Saving the Leatherback Turtles at Jeen Syuab
(Warmon Beach) by Deasy N. Lontoh (This beach is located along West Papua’s north coast and is one of the largest leatherback nesting beaches in the Western Pacific)

One of the four relocation cages that were established to accommodate leatherback turtle nests during the October 2018 – March 2019 nesting season. Hatcheries are built using ingredients found around the nesting beach. Every nest that is moved is marked with the its lay date.

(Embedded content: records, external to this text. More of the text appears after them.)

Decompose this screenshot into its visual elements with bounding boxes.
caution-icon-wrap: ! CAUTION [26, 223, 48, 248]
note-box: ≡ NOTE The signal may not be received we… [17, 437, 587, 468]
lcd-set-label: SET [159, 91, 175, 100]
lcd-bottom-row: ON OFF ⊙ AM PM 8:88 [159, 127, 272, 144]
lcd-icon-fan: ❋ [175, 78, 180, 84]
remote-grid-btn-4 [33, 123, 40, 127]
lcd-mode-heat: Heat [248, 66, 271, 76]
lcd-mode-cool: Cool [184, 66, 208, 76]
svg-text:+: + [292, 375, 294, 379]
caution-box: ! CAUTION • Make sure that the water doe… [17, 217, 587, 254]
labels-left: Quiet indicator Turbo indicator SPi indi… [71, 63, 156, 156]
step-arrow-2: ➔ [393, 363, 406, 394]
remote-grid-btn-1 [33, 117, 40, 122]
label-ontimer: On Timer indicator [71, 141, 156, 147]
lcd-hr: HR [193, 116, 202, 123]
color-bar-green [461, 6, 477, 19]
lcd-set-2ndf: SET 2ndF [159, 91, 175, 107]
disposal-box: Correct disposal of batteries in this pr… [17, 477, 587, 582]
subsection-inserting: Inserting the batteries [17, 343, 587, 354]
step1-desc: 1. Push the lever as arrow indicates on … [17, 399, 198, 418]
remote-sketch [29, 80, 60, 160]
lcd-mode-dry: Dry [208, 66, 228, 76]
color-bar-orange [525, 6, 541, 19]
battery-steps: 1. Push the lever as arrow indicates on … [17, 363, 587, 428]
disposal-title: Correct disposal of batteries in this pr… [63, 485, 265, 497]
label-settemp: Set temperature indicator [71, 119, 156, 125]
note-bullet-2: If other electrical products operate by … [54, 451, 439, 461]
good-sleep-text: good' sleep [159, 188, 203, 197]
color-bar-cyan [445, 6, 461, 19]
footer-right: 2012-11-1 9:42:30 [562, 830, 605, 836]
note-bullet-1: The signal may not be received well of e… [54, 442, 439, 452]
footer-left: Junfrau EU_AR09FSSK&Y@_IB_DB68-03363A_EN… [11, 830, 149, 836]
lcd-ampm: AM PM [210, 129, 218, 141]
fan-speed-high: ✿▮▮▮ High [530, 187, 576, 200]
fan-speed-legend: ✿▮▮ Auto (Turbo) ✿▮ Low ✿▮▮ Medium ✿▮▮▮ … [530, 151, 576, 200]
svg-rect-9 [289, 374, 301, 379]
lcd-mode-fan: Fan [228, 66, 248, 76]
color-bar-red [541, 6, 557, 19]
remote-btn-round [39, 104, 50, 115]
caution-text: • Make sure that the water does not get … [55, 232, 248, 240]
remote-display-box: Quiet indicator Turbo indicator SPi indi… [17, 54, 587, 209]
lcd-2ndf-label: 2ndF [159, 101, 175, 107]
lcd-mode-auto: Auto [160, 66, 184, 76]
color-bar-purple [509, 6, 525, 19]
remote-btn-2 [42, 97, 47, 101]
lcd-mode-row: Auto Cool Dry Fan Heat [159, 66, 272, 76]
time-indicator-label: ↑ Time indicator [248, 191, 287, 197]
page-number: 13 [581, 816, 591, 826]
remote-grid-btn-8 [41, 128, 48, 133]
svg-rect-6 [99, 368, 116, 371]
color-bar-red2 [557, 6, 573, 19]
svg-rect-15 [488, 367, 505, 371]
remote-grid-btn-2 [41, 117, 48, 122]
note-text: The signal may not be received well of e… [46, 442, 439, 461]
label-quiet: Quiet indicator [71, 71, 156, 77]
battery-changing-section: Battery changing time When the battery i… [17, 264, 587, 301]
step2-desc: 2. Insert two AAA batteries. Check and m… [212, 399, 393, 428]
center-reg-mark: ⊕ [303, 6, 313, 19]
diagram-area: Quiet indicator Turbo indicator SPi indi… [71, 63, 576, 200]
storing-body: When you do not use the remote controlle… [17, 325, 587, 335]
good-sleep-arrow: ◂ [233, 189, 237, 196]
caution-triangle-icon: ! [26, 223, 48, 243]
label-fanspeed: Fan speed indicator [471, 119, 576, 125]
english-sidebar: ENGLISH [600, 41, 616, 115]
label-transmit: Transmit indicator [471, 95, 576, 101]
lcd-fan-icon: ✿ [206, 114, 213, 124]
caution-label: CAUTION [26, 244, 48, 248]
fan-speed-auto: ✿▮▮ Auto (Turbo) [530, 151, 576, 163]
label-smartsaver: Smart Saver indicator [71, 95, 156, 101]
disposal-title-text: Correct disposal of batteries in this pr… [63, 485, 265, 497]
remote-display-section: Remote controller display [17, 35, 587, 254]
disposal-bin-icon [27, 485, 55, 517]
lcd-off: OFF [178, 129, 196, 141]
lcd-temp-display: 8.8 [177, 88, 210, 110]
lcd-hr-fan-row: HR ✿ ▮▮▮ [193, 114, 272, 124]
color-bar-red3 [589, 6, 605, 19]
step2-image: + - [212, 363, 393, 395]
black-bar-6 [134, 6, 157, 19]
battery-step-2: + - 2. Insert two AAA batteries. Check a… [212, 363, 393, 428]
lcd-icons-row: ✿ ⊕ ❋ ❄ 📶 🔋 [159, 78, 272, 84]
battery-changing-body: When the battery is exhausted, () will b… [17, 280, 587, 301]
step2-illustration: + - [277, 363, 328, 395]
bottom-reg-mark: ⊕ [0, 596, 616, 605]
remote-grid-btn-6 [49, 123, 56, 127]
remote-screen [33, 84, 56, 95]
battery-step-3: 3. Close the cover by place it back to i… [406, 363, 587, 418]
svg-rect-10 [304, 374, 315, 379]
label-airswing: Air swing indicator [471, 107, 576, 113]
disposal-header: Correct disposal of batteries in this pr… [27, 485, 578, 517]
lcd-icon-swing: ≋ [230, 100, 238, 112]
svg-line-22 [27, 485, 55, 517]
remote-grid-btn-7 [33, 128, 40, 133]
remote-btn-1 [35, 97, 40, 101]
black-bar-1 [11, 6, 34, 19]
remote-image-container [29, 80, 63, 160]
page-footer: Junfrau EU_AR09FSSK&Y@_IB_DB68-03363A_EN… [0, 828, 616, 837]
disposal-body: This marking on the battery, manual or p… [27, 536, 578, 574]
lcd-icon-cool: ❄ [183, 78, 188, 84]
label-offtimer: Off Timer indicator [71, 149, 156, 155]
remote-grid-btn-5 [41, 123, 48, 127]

Located in Abun District, Jeen Syuab beach (formerly known as Wermon or Warmon), is one of the most important nesting beaches for Leatherback turtles in the Pacific. Leatherbacks are the world’s largest species of turtle and lay eggs on Jeen Syuab beach all year long. This is unique because on most nesting beaches around the world, leatherbacks nest only one season per year. The nesting activity of leatherback turtles on Jeen Syuab beach lasts from April to September (in what is referred to as the “dry season”, also known as the eastern monsoon), with a peaks in June and July. And also between October until March (the “rainy season”, or the western monsoon) with a peak in December and January. Jeen Syuab’s black sand beach stretches uninterrupted for 6 km.  During the past “dry season”, the beach was heavily eroded and the eggs laid there between October and March were in danger of being washed away by waves and high tides. Therefore, the Turtle Monitoring and Nest Protection Team from UNIPA, working along with locals, worked very hard to move the nests to a hatchery on safer (higher) ground.

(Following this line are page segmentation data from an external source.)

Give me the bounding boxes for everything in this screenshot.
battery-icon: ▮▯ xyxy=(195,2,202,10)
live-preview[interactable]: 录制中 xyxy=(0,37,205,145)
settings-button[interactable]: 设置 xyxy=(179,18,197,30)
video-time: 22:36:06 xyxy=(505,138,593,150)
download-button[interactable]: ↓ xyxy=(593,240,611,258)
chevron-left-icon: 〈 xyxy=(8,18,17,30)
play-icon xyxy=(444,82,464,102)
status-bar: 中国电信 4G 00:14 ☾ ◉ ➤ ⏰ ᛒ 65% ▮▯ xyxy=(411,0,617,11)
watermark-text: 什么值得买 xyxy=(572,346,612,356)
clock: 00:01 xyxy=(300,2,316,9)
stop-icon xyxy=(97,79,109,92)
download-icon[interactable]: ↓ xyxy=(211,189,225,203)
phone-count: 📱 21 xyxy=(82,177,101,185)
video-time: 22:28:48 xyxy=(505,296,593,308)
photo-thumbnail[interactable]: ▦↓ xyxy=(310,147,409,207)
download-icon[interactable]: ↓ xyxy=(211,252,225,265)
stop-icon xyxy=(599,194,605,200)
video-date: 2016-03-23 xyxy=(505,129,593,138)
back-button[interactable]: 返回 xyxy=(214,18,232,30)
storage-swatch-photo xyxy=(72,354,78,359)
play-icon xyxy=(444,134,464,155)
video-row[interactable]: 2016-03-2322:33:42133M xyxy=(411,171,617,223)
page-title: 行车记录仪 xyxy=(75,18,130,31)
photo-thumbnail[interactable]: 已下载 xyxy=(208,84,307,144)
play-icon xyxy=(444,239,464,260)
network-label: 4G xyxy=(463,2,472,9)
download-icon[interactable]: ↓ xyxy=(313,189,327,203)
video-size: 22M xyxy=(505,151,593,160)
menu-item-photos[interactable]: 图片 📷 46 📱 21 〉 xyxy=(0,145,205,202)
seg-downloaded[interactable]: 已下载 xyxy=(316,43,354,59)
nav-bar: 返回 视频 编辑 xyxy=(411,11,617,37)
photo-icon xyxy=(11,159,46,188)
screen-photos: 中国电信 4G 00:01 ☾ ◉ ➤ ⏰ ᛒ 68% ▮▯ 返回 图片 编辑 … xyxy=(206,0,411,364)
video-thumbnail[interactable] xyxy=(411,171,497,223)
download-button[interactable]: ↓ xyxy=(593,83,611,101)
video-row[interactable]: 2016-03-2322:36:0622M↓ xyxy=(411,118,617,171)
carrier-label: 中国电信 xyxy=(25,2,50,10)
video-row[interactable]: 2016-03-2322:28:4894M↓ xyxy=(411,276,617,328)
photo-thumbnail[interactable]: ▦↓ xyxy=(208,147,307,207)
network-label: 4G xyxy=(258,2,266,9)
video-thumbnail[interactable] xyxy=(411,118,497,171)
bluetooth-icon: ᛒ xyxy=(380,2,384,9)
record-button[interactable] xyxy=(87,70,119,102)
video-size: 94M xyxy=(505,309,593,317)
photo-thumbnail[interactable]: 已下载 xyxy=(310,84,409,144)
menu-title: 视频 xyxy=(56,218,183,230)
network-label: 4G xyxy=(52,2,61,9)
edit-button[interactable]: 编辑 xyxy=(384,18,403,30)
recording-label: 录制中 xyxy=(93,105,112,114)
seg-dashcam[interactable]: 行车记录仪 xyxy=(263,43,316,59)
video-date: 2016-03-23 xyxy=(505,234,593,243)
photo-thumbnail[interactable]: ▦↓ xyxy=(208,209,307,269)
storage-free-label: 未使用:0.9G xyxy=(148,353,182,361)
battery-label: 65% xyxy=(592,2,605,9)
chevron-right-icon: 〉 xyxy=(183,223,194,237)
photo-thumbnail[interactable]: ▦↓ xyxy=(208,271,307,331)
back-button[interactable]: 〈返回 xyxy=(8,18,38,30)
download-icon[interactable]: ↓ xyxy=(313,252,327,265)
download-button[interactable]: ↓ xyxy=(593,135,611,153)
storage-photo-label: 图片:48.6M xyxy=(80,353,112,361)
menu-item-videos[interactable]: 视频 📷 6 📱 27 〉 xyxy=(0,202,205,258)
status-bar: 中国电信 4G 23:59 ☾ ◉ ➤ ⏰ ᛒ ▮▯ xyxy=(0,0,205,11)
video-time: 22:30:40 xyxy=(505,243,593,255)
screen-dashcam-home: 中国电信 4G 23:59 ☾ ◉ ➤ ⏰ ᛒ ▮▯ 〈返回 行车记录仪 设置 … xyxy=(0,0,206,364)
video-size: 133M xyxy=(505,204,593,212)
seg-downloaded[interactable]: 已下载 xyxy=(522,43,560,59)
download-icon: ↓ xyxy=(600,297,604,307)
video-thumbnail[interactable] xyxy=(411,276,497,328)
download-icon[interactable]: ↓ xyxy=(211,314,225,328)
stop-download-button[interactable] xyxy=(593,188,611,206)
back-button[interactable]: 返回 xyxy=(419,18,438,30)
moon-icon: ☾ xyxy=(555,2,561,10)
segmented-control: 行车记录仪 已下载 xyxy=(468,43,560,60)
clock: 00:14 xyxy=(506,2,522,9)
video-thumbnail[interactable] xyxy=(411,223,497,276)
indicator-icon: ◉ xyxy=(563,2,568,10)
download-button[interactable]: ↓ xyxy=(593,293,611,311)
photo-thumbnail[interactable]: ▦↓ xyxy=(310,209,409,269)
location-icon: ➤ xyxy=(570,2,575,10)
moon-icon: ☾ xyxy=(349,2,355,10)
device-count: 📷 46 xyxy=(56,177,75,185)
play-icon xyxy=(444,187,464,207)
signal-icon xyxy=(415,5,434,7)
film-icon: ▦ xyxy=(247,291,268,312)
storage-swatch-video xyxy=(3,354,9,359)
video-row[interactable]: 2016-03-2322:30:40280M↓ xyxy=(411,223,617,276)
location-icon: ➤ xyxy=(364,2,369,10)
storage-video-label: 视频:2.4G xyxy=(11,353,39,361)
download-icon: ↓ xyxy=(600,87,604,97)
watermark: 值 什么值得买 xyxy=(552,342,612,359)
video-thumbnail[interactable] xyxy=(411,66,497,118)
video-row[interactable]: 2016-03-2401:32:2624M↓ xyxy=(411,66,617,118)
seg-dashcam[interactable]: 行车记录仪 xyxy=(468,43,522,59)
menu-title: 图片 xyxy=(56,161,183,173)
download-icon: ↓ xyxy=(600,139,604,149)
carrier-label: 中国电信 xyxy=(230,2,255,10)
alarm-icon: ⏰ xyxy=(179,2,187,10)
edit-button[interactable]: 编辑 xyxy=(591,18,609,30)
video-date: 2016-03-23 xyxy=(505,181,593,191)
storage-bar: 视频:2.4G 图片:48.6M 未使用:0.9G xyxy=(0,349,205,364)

The UNIPA team conducting a hatching success evaluation. Here they dig up nests which have hatched, along with those nests that have past the incubation period of 80 days, and count the number of hatched and non-hatched eggs. Hatching success of a nest is calculated by dividing the number of eggs hatched by the total number of eggs laid.

Between October 2018 until the nesting season’s end in March 2019, the UNIPA team managed to save 43% of the total number of leatherback turtle nests by moving them. To rate the level the success of the nest relocation, the UNIPA team carried out a “hatching success” evaluation during the hatching period (January-March 2019). The result; around 68% of the total number of eggs per nest successfully hatched. This effort is estimated to have produced around 8200 leatherback turtle hatchlings.  These thousands of hatchlings would not have survived without the efforts of the UNIPA team and the local community.

Leatherback Turtle hatchlings emerging from one of the nests in the hatheries. Hatchlings are immediately taken to the shore and released.